Charlotte Diggs "Lottie" Moon

Lottie Moon, a Baptist missionary who served in China. Named for her, the Lottie Moon Christmas Offering for Foreign Mission raises more than $20 million annually.

Born: December 12, 1840, Albermarle County, Virginia
Died: December 24, 1912
Buried: Crewe Cemetery, Crewe, Virginia

  • 1861 Graduated Albemarle Female Institute in Charlottesville, Virginia with a Master of Arts Degree
  • 1871 Owned and operated the Cartersville Female Seminary
  • 1873 Controversial appointment as missionary to China, which led to a lifetime of distinguished missionary service

Destined to become a pioneer in the field of missionary service, Charlotte Diggs “Lottie” Moon was raised on the family plantation learning the finest traditions of southern culture. Her family’s wealth supported educational advantages far above the standards of her day. Her Christian faith was made ever stronger while attending the Albemarle Female Institute in Charlottesville, Virginia. It was there that she made a public profession of faith during a campus revival and was later baptized, becoming a member of the Charlottesville Baptist Church. Upon graduation in 1861, she was one of  five in her class to be awarded a Master of Arts degree, the first of its kind awarded to women by a Southern institution. Though she had thoughts of entering the mission field, single women missionaries were prohibited, and Moon reluctantly settled into a teaching career. She found first a private tutoring position in Alabama before leaving in 1866 for a teaching position in Danville, Kentucky. There she also served as an assistant to the pastor of the First Baptist Church. A lasting friendship developed at the female academy in Danville between Lottie Moon and Miss Anna Safford, which lasted a lifetime.

“Lottie” Moon

In 1871, Moon came to Cartersville, Georgia at the invitation of her cousin, Pleasant Moon, along with her friend, Anna Safford, to own and operate the Cartersville Female Seminary. The school, located near the Presbyterian Church, proved successful. Moon soon transferred her membership to the Cartersville Baptist Church, teaching Sunday School and assisting the church pastor, Dr. R.B. Headden. Some thirty two years later in 1903, Dr. Headden was quoted saying:

“there was a general meeting at Adairsville, Georgia. It was a rainy spell and few of the brethren were there. During the morning session the moderator was asked for the brethren to discuss… is it binding upon us of today to pray for God to send forth laborers into the harvest? The brethren there prayed for laborers, and pledged themselves to continue to pray. The next Sunday I preached from that text. On the next to the front seat sat a young woman. She and another young woman were teaching school together. She was a Baptist, and her fellow co-worker was a Presbyterian. In the fall of 1873, these two women offered themselves for the foreign field, one to the Baptist Board and the other to the Presbyterian Board. They were accepted and sent to China.”

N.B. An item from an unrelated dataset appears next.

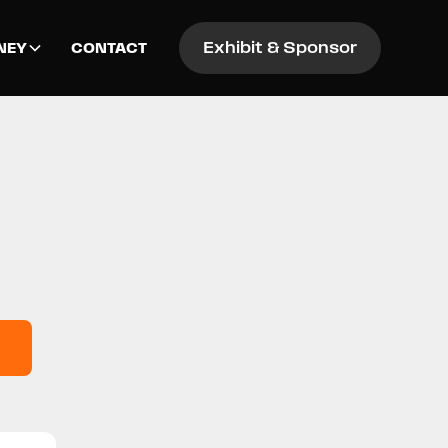
Exhibit & Sponsor
NEY
CONTACT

The appointment of single women to the foreign mission field in 1873 was still controversial when Moon was accepted. Before leaving, the women of the Cartersville Baptist Church (later to be renamed First Baptist Church) organized a missionary society, now the oldest Baptist missionary society in Georgia, to aid in her support. The society remained in communication with Moon for the next thirty nine years, faithfully recording her letters in their meeting minutes. Encouraging Moon in her mission work and aiding her financially with offerings placed on the alter on Christmas Eve, the society’s unselfish devotion to her mission prompted Moon to write a letter to the Baptist Missionary Board in Virginia encouraging them to establish a Christmas offering for foreign missions. Renamed the Lottie Moon Christmas Offering for Foreign Mission in 1918, it has since raised more than $20 million annually.

Click photo to enlarge.

At age 72, Moon was called back to the United States, having succumbed emotionally to the stress of missionary work in China, living in  harsh conditions which included famine, war and plagues. She was generous to the end, giving all the food and funds she had for famine relief. En route home, she died of starvation and dementia aboard ship on Christmas Eve, 1912, having never married.